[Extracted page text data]
..............................
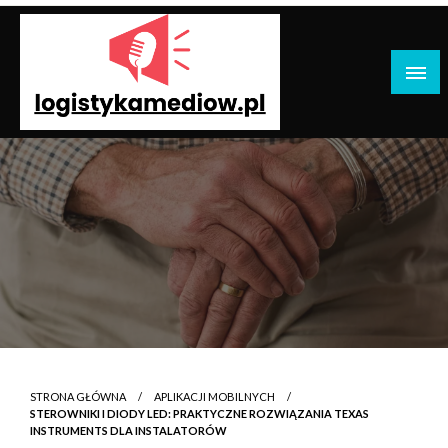
Przejdź
do
treści
Logistyka Mediów: Technologia, Marketing,
Komunikacja
STRONA GŁÓWNA
APLIKACJI MOBILNYCH
STEROWNIKI I DIODY LED: PRAKTYCZNE ROZWIĄZANIA TEXAS
INSTRUMENTS DLA INSTALATORÓW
..............................
THE TASK: Each entry, word for word, belongs in your answer; each picture does not.

TASK RESULT:
Przejdź
do
treści
Logistyka Mediów: Technologia, Marketing,
Komunikacja
STRONA GŁÓWNA
APLIKACJI MOBILNYCH
STEROWNIKI I DIODY LED: PRAKTYCZNE ROZWIĄZANIA TEXAS
INSTRUMENTS DLA INSTALATORÓW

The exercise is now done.